Szef KSGiE NSZZ "Solidarność" Jarosław Grzesik wymieniał intencje, z jakimi u stóp Jasnogórskiej Pani zjawili się uczestnicy 34. edycji pielgrzymki.
- W tym roku przede wszystkim modlimy się o przyszłość naszej branży. Żyjemy w takich czasach, gdzie niektórym politykom mylnie wydaje się, że należy odchodzić od węgla, zlikwidować tą branżę. Warto więc przypomnieć, że na świecie każdego roku wydobycie węgla wzrasta. Cały świat korzysta z tego bogactwa. Cały świat korzysta z dobroci naszego Pana Boga, który nam dał węgiel, byśmy korzystali z niego, przetwarzali inne dobra służące ludziom - przypomniał w wypowiedzi udzielonej serwisowi internetowemu klasztoru paulinów.
Pątnicy zebrali się przed kościołem pw. św. Barbary, gdzie zostali przywitani przez duchownych, w tym biskupa pomocniczego archidiecezji wrocławskiej księdza Jacka Kicińskiego.
Następnie uformowali procesję, która przy akompaniamencie Górniczej Orkiestry Dętej "Bytom" imienia Józefa Słodczyka wyruszyła ku położonej kilkaset metrów dalej Jasnej Górze.
Tam przybyłe delegacje oddały hołd błogosławionemu księdzu prymasowi Stefanowi Wyszyńskiemu, składając symboliczny pokłon przed pomnikiem przedstawiającym postać duchownego.
Kolejnym punktem pielgrzymki było nabożeństwo Drogi Krzyżowej odprawione na jasnogórskich wałach.
Mszy świętej koncelebrowanej w Kaplicy Matki Boskiej Częstochowskiej (Cudownego Obrazu) przewodniczył ks. bp Jacek Kiciński.
W wygłoszonej homilii wskazał na niezwykły charakter relacji pomiędzy górnikami, co najlepiej obrazuje określenie "Brać Górnicza".
- "Brać Górnicza" - to właśnie w tym zawodzie jest coś, czego w innych zawodach brakuje, czego w nich nie spotkamy.
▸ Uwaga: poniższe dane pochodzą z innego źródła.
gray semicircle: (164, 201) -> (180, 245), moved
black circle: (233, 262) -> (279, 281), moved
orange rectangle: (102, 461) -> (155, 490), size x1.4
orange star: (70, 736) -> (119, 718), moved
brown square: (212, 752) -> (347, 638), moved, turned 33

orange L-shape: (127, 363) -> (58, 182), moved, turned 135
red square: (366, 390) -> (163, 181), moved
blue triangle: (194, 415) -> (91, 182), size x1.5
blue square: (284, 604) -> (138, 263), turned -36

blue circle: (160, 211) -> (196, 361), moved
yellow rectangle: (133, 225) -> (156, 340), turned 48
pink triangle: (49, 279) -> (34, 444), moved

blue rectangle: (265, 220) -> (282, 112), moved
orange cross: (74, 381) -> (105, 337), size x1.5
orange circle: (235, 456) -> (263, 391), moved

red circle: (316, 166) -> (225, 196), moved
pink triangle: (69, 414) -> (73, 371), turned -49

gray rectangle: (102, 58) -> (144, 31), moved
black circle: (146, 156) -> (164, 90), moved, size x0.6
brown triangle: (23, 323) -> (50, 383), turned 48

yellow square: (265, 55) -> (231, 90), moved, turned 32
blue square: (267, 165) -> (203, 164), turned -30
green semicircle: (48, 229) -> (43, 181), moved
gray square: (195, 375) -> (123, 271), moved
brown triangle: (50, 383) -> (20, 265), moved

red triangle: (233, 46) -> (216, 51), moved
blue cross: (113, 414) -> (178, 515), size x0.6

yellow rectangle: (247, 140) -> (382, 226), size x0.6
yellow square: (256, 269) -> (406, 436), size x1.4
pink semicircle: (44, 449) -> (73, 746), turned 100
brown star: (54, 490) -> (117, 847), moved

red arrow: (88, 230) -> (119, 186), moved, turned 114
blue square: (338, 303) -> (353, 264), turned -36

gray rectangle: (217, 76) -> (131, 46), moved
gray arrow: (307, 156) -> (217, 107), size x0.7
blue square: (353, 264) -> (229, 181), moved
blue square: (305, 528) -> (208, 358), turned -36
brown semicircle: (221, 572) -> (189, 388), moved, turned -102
To są relacje oparte nie tylko na wzajemnym szacunku, ale przede wszystkim na pragnieniu niesienia pomocy w każdej sytuacji. "Brać Górnicza" - te słowa oznaczają bliskość, zaufanie i odpowiedzialność. To określenie mówi nam, że górnik może liczyć zawsze na brata-górnika. W tym właśnie kryje się sekret budowania wspólnoty braterskiej, której dzisiaj bardzo potrzeba w podzielonym świecie - zauważył.
Zachęcał też do wierności Bogu, która prowadzi do wierności człowiekowi i pozwala przezwyciężyć istniejące podziały.
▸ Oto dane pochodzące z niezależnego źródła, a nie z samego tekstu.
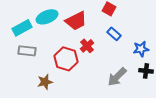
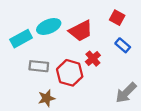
gray rectangle: (27, 51) -> (39, 66), moved

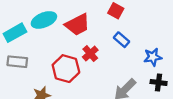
gray rectangle: (39, 66) -> (17, 62), moved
- Życie ludzkie ma wtedy sens, kiedy Bóg jest pośrodku, bo wtedy wszystko inne jest na swoim miejscu. Ważne jest spotkanie z Bogiem, bo ono prowadzi do spotkania z drugim człowiekiem. Mamy dużo podziałów, bo może właśnie zaczęliśmy wierzyć słowu ludzkiemu, a nie Bożemu. Potrzeba nam wszystkim Bożego planu, a nie ludzkiego - stwierdził.
Zwracając się do górników, kaznodzieja zachęcał, by swoją codzienność przeżywali w jedności z Bogiem, opierali się na wierze, a także pamiętali o swoim tradycyjnym pozdrowieniu - "Szczęść Boże!".
- Zobaczmy, jakże piękne jest nasze pozdrowienie - "Szczęść Boże!". To znaczy: życzyć szczęścia pochodzącego od Boga. To znaczy: niech Ci Bóg błogosławi. Drodzy górnicy, dziękuję Wam za to Wasze pozdrowienie i proszę, nie rezygnujcie z niego, bo ono sprowadza błogosławieństwo na Was i Wasze rodziny - mówił.
Podczas mszy poświęcono nowy sztandar Komisji Zakładowej NSZZ "Solidarność" ZG "Sobieski".
Wspólne pielgrzymowanie zakończyło się odczytaniem aktu zawierzenia Braci Górniczej oraz ich rodzin Matce Bożej.